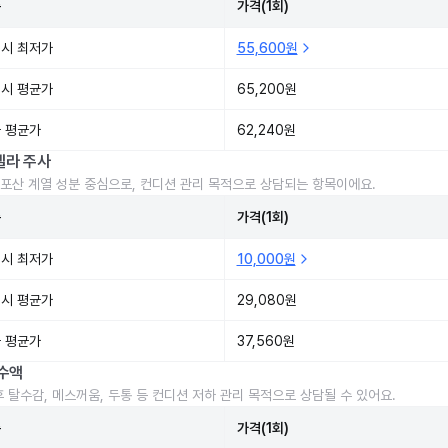
준
가격(1회)
시 최저가
55,600원
시 평균가
65,200원
 평균가
62,240원
렐라 주사
포산 계열 성분 중심으로, 컨디션 관리 목적으로 상담되는 항목이에요.
준
가격(1회)
시 최저가
10,000원
시 평균가
29,080원
 평균가
37,560원
수액
후 탈수감, 메스꺼움, 두통 등 컨디션 저하 관리 목적으로 상담될 수 있어요.
준
가격(1회)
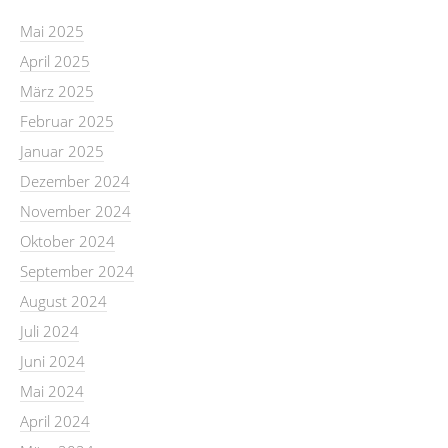
Mai 2025
April 2025
März 2025
Februar 2025
Januar 2025
Dezember 2024
November 2024
Oktober 2024
September 2024
August 2024
Juli 2024
Juni 2024
Mai 2024
April 2024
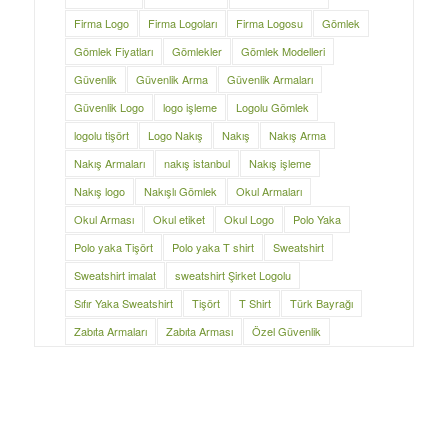
Firma Logo
Firma Logoları
Firma Logosu
Gömlek
Gömlek Fiyatları
Gömlekler
Gömlek Modelleri
Güvenlik
Güvenlik Arma
Güvenlik Armaları
Güvenlik Logo
logo işleme
Logolu Gömlek
logolu tişört
Logo Nakış
Nakış
Nakış Arma
Nakış Armaları
nakış istanbul
Nakış işleme
Nakış logo
Nakışlı Gömlek
Okul Armaları
Okul Arması
Okul etiket
Okul Logo
Polo Yaka
Polo yaka Tişört
Polo yaka T shirt
Sweatshirt
Sweatshirt imalat
sweatshirt Şirket Logolu
Sıfır Yaka Sweatshirt
Tişört
T Shirt
Türk Bayrağı
Zabıta Armaları
Zabıta Arması
Özel Güvenlik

- **WORK REQUIRED**
In the material above, find each line that has the string "목적으로" and return it.

- **EXERCISE SOLUTION**
포산 계열 성분 중심으로, 컨디션 관리 목적으로 상담되는 항목이에요.
후 탈수감, 메스꺼움, 두통 등 컨디션 저하 관리 목적으로 상담될 수 있어요.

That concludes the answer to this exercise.